I feel the same way. Moar JP games plz.. might try to install Trespasser now
Great review J Man, I really have never heard of this game, maybe once in a gaming mag, I thought at first it was for the Sega Genesis until I saw the year and the platform it was on (2003, Windows XP) it does indeed still have graphics just from the screenshots alone that look good today., very well developed game with much attention to detail indeed.
Also: In games like Minecraft (unless you are playing some sort of Minecraft mod) the goal is staying alive (i,e. building shelter, mining resources, building tools/weapons/shelter/etc) until you fight the Ender Dragon (which I did, albeit with cheats for items and much walking) and like TES series of games, it’s fun just exploring after you beat the game and finding new terrain/locations and building new houses.
I think you’re talking about the survival mode they added to Minecraft. When I checked it out it was still sandbox, freeform kind of business.
Game: Here’s a stupidly large world! Have fun! Do whatever you want!
Me: Uh…. o… okay…
Game: What would you like to started on?
Me: …. I could…. build a castle? I guess….
After about 30 minutes it became clear that I did not want to build a castle.
I feel like you have to have a vision or a self-set goal when you come to those kinds of games, be it building the Enterprise or an enormous, functioning roller coaster. Even just a castle could expand and expand as you decide to throw a tower here, a gate there, “ooh! You know what these needs? Servant’s quarters!”
My problem is I never seem to get to that initial part. I look at the giant world full of potential and just kinda shrug, having no real vision to execute on.

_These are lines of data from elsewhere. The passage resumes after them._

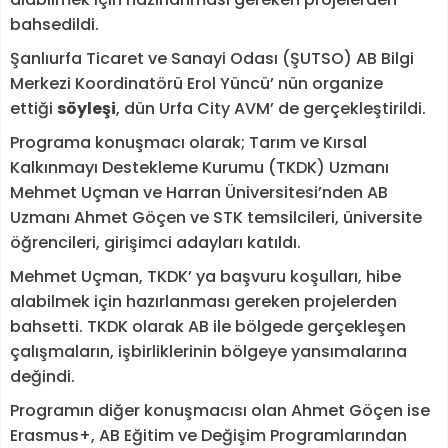
bahsedildi.
Şanlıurfa Ticaret ve Sanayi Odası (ŞUTSO) AB Bilgi
Merkezi Koordinatörü Erol Yüncü’ nün organize
ettiği
söyleşi
, dün Urfa City AVM’ de gerçekleştirildi.
Programa konuşmacı olarak; Tarım ve Kırsal
Kalkınmayı Destekleme Kurumu (TKDK) Uzmanı
Mehmet Uçman ve Harran Üniversitesi’nden AB
Uzmanı Ahmet Göçen ve STK temsilcileri, üniversite
öğrencileri, girişimci adayları katıldı.
Mehmet Uçman, TKDK’ ya başvuru koşulları, hibe
alabilmek için hazırlanması gereken projelerden
bahsetti. TKDK olarak AB ile bölgede gerçekleşen
çalışmaların, işbirliklerinin bölgeye yansımalarına
değindi.
Programın diğer konuşmacısı olan Ahmet Göçen ise
Erasmus+, AB Eğitim ve Değişim Programlarından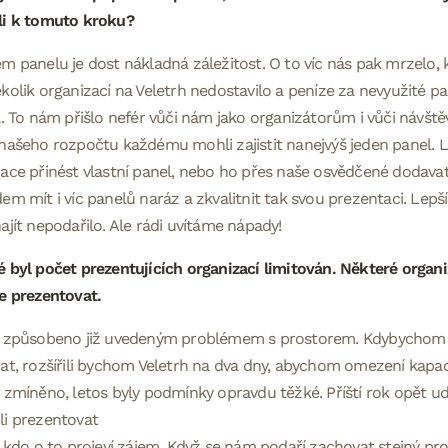
li k tomuto kroku?
m panelu je dost nákladná záležitost. O to víc nás pak mrzelo,
kolik organizací na Veletrh nedostavilo a peníze za nevyužité 
l. To nám přišlo nefér vůči nám jako organizátorům i vůči návš
našeho rozpočtu každému mohli zajistit nanejvýš jeden panel. L
ace přinést vlastní panel, nebo ho přes naše osvědčené dodava
em mít i víc panelů naráz a zkvalitnit tak svou prezentaci. Le
ajít nepodařilo. Ale rádi uvítáme nápady!
 byl počet prezentujících organizací limitován. Některé organ
e prezentovat.
o způsobeno již uvedeným problémem s prostorem. Kdybychom 
at, rozšířili bychom Veletrh na dva dny, abychom omezení kapacit
 zmíněno, letos byly podmínky opravdu těžké. Příští rok opět u
li prezentovat
, kdo o to projeví zájem. Když se nám podaří zachovat stejný pros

I’d almost rather the game tell me what I’m supposed to build.
Maybe I didn’t play with enough Legos as a kid.
You are right! I have the survival mode as I only bought and played Minecraft still less then a year ago and lol, wow good points.
Maybe Minecraft is really for people that have a creative type of mind like architects, others that like construction type of work or are just really creative?
On a side note, I loved Lego’s as a kid, would always enjoy building things, Minecraft looks a lot like Lego’s in terms of graphics, hehe.